Why the Aim of Google Should be Your Aim too

Emma Grant

Head of SEO

Results-driven Emma heads up our SEO team. A champion of best-practice SEO strategies for search engine success that lasts and delivers best value, Emma’s work focuses on boosting clients’ online visibility with the ultimate goal of increasing sales. Emma applies her extensive skill and experience to create strategies that pay off quickly for faster results. She knows precisely what to do to reduce clients’ paid ad spends for greater profits, and how to boost organic leads for better long term return on investment. After close of business, when she’s not organising exciting travel adventures, you may hear Emma strumming classical guitar tunes or working on her jazz riffs.

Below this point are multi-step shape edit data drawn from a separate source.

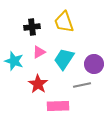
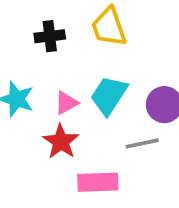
pink triangle: (39, 52) -> (66, 103), moved

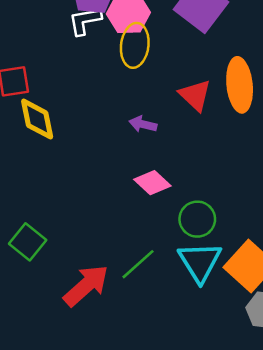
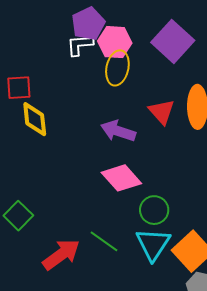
purple arrow: (143, 124) -> (118, 131), size x1.6
pink diamond: (152, 183) -> (121, 178), size x1.4
green line: (138, 264) -> (104, 241), turned 72

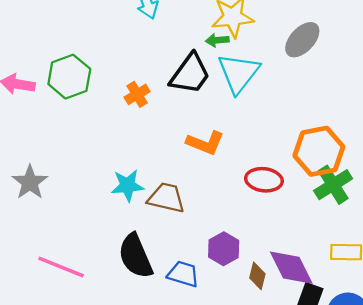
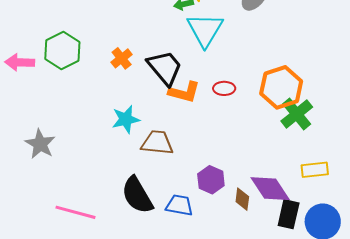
black trapezoid: (190, 74) -> (165, 68), moved, turned -69
red ellipse: (264, 180) -> (224, 88), moved, size x0.7
cyan star: (128, 185) -> (126, 119), moved

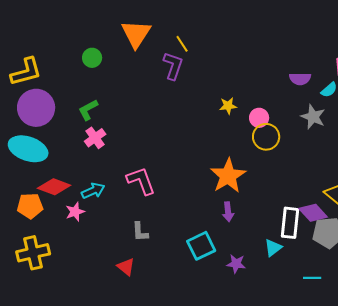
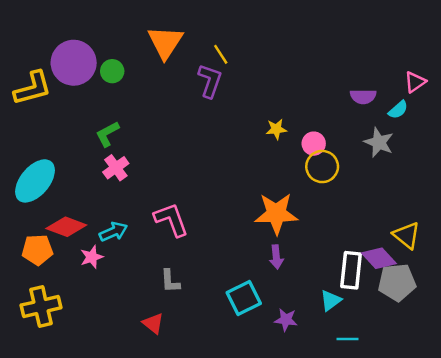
purple circle: (36, 108) -> (74, 63), moved
cyan ellipse: (28, 149) -> (35, 181), turned -69
orange star: (228, 176) -> (276, 214), turned 30
cyan line: (312, 278) -> (347, 339), moved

What is the aim of Google? And how could your business benefit from sharing the search engine giant’s aims? Read on as we delve into the history of Google and uncover the real reasons behind the many changes it has introduced over the years.

Search engines are pretty cool things. In fact, they are genius things. Through the science of complex algorithms, they take a search query and return results that are more often than not very accurate, delivering valuable information to help the world’s internet users in their quest to learn and discover.

the aim of Google

Established on 4th September 1998, it originally started life as an online search company.

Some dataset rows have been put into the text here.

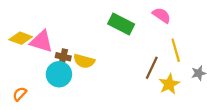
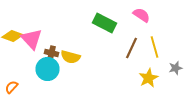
pink triangle: (41, 41) -> (32, 39), turned 30
brown line: (152, 68) -> (132, 48), moved

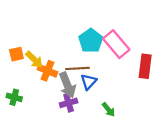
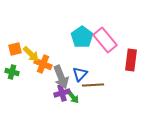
brown line: (77, 68) -> (93, 85), moved
green cross: (14, 97) -> (12, 72), moved
green arrow: (109, 110) -> (73, 97), moved

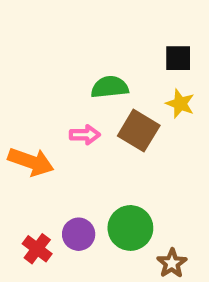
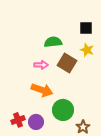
orange arrow: (31, 162) -> (42, 90), moved
purple circle: (79, 234) -> (36, 122), moved
red cross: (37, 249) -> (18, 120), turned 32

Google was one of the world’s first ever search engines. Established on 4th September 1998, it originally started life as an online search company. Now it offers over 50 internet products and services, from software and email to cloud storage and productivity applications. At the heart of its success however the company’s search tool still reigns supreme, and it is all down to the huge amount of effort that has been put into delivering results that are highly relevant, engaging and valuable, via sources that are trustworthy and user friendly.

Google’s Mission and Vision

Google’s corporate mission is ‘to organise the world’s information and make it universally accessible and useful’ and its corporate vision is ‘to provide access to the world’s information in one click’.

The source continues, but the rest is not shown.